I have a list of SparseArrays, and I want to combine them into one array that concatenates their rules. I don't want to connect them together like ArrayFlatten does, but rather to combine the defined values.
I'm working to look at a function that maps $\mathbb{N}$ to a list of points in $\mathbb{N^2}$, and I want to look at plots of the function's outputs ensure that all values in a relevant region of $\mathbb{N^2}$ are present in the image of at least one application. (There's other stuff going on in the SparseArray values too.) So I'm taking the outputs of the function as SparseArrays, and combining them.
This is the best solution I've got so far. It pretty much takes the rules from each input array and flattens them, with a substitution rule to get rid of defaults. But it seems that this should be a 1-liner; am I missing something obvious?
combineSparseArrays[arrays_, default_] :=
SparseArray[
Flatten[
(ArrayRules/@arrays) /. ({_Blank,_Blank}->_) -> Nothing,
1],
Automatic,
default]
As a note, my first version used normal arrays [as lists of lists] and combined them using a Do loop that set elements in the output array individually.

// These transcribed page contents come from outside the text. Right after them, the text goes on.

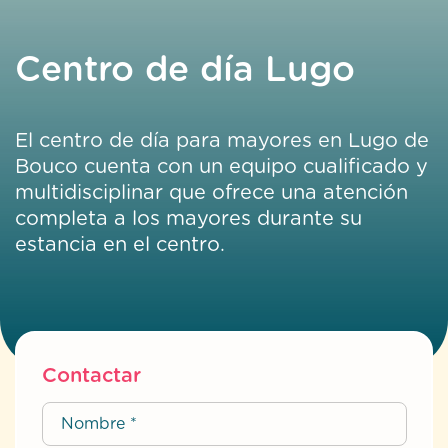
Centro de día Lugo
El centro de día para mayores en Lugo de
Bouco cuenta con un equipo cualificado y
multidisciplinar que ofrece una atención
completa a los mayores durante su
estancia en el centro.
Contactar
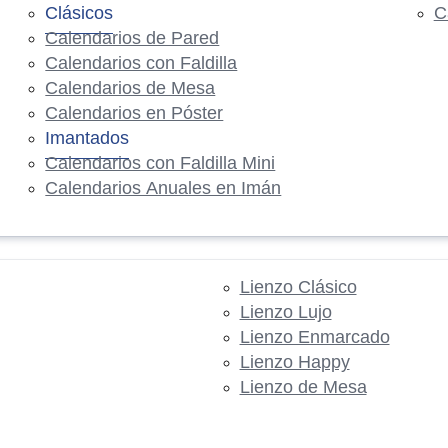
Clásicos
C
Calendarios de Pared
Calendarios con Faldilla
Calendarios de Mesa
Calendarios en Póster
Imantados
Calendarios con Faldilla Mini
Calendarios Anuales en Imán
Lienzo Clásico
Lienzo Lujo
Lienzo Enmarcado
Lienzo Happy
Lienzo de Mesa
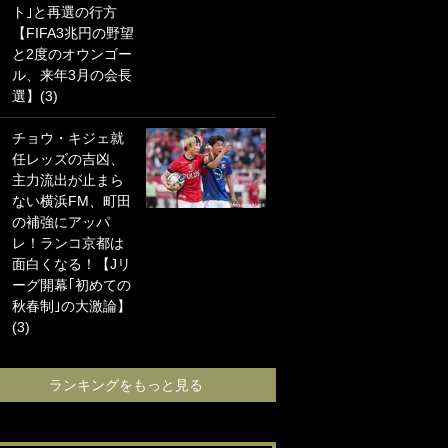
ト｣と再選の行方
海の夕日”新アウェ
【FIFA3兆円の野望
イユニに大反響｢か
と2度のオウンゴー
っこよすぎ｣｢革新
ル、来年3月の会長
的｣｢ソソられる！｣
選】(3)
｢お土産最高すぎ
チョウ・キジェ就
笑｣｢どうやって入
任レッズの吉凶、
手？｣ブライトン帰
主力流出が止まら
還の三笘薫、同僚
ない横浜FM、町田
に“ポケカ”をプレゼ
の補強にアッパ
ント！｢薫の笑顔見
レ！ランコ京都は
れてよかった｣｢大
面白くなる！【Jリ
喜びのリュテル可
ーグ開幕｢初めての
愛すぎ｣
秋春制｣の大激論】
(3)
ランキングをも
ランキングをもっと見る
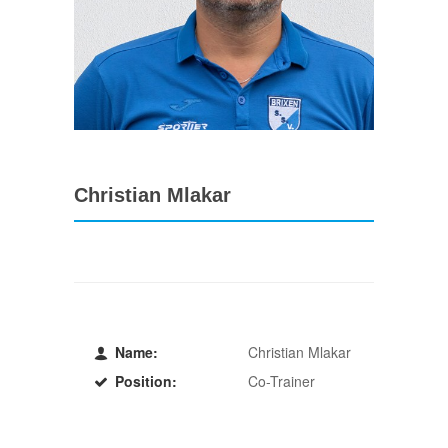
Christian Mlakar
Name:
Christian Mlakar
Position:
Co-Trainer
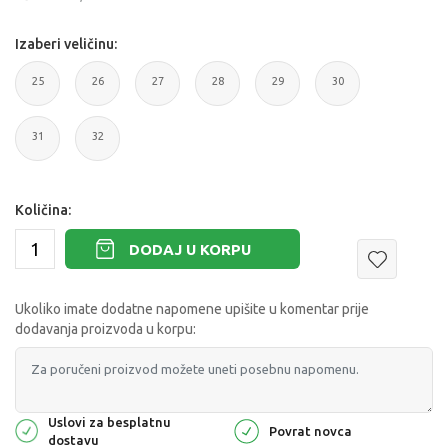
Izaberi veličinu:
25
26
27
28
29
30
31
32
Količina:
DODAJ U KORPU
Ukoliko imate dodatne napomene upišite u komentar prije
dodavanja proizvoda u korpu:
Uslovi za besplatnu
Povrat novca
dostavu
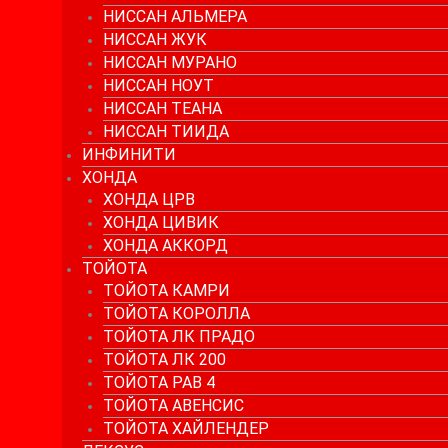
НИССАН АЛЬМЕРА
НИССАН ЖУК
НИССАН МУРАНО
НИССАН НОУТ
НИССАН ТЕАНА
НИССАН ТИИДА
ИНФИНИТИ
ХОНДА
ХОНДА ЦРВ
ХОНДА ЦИВИК
ХОНДА АККОРД
ТОЙОТА
ТОЙОТА КАМРИ
ТОЙОТА КОРОЛЛА
ТОЙОТА ЛК ПРАДО
ТОЙОТА ЛК 200
ТОЙОТА РАВ 4
ТОЙОТА АВЕНСИС
ТОЙОТА ХАЙЛЕНДЕР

The SparseArray version is, unsurprisingly, rather faster.
Edit to add example:
Here's an example input and expected output.
The easy-to-read version: as a list of lists of rules in grid form, where each row represents one input SparseArray:
{1,3}->28 {2,3}->35 {3,3}->54 {_,_}->0
{1,4}->65 {2,4}->72 {3,4}->91 {_,_}->0
{1,5}->126 {2,5}->133 {3,5}->152 {4,5}->189 {_,_}->0
{1,6}->217 {2,6}->224 {3,6}->243 {4,6}->280 {5,6}->341 {_,_}->0
Same ruleset, in InputForm for easy copy/paste:
{SparseArray[Automatic, {3, 3}, 0, {1, {{0, 1, 2, 3}, {{3}, {3}, {3}}}, {28, 35, 54}}],
SparseArray[Automatic, {3, 4}, 0, {1, {{0, 1, 2, 3}, {{4}, {4}, {4}}}, {65, 72, 91}}],
SparseArray[Automatic, {4, 5}, 0, {1, {{0, 1, 2, 3, 4}, {{5}, {5}, {5}, {5}}}, {126, 133, 152, 189}}],
SparseArray[Automatic, {5, 6}, 0, {1, {{0, 1, 2, 3, 4, 5}, {{6}, {6}, {6}, {6}, {6}}}, {217, 224, 243, 280, 341}}]}
The expected output should be equal to the following (which I reformatted for ease of reading):
SparseArray[{{1,3}->28, {1,4}->65, {1,5}->126,
{1,6}->217, {2,3}->35, {2,4}->72,
{2,5}->133, {2,6}->224, {3,3}->54,
{3,4}->91, {3,5}->152, {3,6}->243,
{4,5}->189, {4,6}->280, {5,6}->341,
{_,_}->0}]
In answer to klgr's question: Yes, it is possible for there to be duplicates, although there aren't in that example. These may be resolved by using either input array or something, but not by summation (although that's a clever idea!).
That did give me the idea of combining them into a 3d SparseArray using Transpose, like this:
Transpose[SparseArray[SparseArray[#, Max /@ Transpose[Dimensions /@ arrays]] & /@ arrays], {3,1,2}]
My plan had been to treat this as a 2d array of lists, and use SelectFirst to get the first non-default element, but so far my attempts to do that have crashed the kernel.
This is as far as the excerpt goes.